Feminino - Uma terceira chave de leitura da obra de Niura, que não se contenta em seguir apenas uma pista e prefere agregar uma série de investigações num mesmo trabalho, é a questão do feminino. A potência da cor vermelha, reforçada pela imagem dos saquinhos como que prenhes de pigmento e que lembram também sacos de tempero, assim como a relação entre os sacos na parede e as colchas de retalho, levam ao paroxismo a idéia de feminino.

 

Aliás, como boa tributária do Barroco, Niura não teme o excesso. Tudo vibra em sua instalação e após alguns minutos dentro dela parece que nossos sentidos estão sendo alterados. O uso do vermelho é um dos grandes responsáveis por essa sensação de pulsação, já que a onda de transmissão dessa cor é bastante acelerada, bastante superior a do azul, por exemplo, costumeiramente associado à tranqüilidade e até à depressão. "À noite temos a impressão de que até o ar é colorido", explica Niura.

 

A questão do ritmo e do tempo levam a artista a afirmar que na verdade sua obra é ritmo e pulsação cromática. Portanto, é música.
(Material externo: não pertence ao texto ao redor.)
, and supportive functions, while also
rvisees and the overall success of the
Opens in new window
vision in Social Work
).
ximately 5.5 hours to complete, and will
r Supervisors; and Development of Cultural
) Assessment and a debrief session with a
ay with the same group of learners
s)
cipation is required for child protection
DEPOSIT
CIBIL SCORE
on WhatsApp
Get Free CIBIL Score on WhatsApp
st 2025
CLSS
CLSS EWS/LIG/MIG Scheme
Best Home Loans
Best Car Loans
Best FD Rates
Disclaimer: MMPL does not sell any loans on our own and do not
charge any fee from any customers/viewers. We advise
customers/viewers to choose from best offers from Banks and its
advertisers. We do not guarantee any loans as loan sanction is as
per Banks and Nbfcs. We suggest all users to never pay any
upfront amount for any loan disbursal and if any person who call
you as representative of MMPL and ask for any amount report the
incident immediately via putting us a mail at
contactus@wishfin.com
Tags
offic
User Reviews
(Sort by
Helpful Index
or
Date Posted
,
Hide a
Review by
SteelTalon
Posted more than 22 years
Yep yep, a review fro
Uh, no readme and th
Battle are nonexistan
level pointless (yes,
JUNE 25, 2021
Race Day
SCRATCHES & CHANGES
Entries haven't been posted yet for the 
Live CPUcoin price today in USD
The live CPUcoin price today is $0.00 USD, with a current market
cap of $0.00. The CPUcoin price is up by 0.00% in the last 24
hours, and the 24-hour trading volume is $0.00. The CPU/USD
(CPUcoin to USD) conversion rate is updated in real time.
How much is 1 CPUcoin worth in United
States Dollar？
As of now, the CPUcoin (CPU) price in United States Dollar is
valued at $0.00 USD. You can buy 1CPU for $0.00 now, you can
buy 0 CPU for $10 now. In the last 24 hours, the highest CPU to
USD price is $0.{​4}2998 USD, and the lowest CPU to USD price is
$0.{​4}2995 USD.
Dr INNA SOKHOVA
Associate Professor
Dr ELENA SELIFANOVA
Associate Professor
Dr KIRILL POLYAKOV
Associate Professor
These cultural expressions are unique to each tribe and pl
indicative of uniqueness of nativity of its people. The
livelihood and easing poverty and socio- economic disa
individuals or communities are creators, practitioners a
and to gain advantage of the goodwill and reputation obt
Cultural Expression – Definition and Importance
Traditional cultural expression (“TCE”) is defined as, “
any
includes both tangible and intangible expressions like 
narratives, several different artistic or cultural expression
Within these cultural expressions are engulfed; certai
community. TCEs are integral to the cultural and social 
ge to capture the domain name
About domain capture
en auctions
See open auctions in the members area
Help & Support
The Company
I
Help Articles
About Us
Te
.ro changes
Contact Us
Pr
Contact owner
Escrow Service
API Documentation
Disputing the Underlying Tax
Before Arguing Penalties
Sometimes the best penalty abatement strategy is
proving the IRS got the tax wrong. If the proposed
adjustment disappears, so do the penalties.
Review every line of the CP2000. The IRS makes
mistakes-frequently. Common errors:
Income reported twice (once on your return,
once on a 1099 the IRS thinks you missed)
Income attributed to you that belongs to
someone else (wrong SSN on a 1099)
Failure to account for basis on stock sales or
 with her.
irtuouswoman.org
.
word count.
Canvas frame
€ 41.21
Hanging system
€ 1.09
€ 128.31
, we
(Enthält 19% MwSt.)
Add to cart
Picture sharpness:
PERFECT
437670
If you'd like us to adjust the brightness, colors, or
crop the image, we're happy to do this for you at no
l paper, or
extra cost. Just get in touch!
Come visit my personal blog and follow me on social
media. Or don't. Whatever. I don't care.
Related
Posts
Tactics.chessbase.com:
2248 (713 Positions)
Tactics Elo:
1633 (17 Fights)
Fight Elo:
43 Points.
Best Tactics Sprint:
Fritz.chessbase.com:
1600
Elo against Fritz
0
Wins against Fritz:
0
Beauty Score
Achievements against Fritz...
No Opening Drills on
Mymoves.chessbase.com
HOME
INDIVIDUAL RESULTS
Mas na hora de definir o trabalho a partir de um dos sentidos não é nem a visão nem a audição que se sobressaem. "Trata-se de uma pintura para comer", diz ela, ressaltando a importância dos mercados de especiarias que encontrou no Rio, cidade onde mora há cinco anos, para a realização de Pintura Seca.

 

As questões biográficas e incidentais tem uma importância grande na obra de Niura. Os trabalhos vão nascendo uns dos outros e agregando sempre novos elementos. A exposição em cartaz neste momento, por exemplo, nem existia há um mês atrás. Depois de participar de um evento relâmpago com uma instalação similar durante o período da Bienal de São Paulo, Niura obteve uma grande repercussão de público e decidiu aceitar o desafio, transformando mais uma vez o espaço em pintura, a cor em vibração.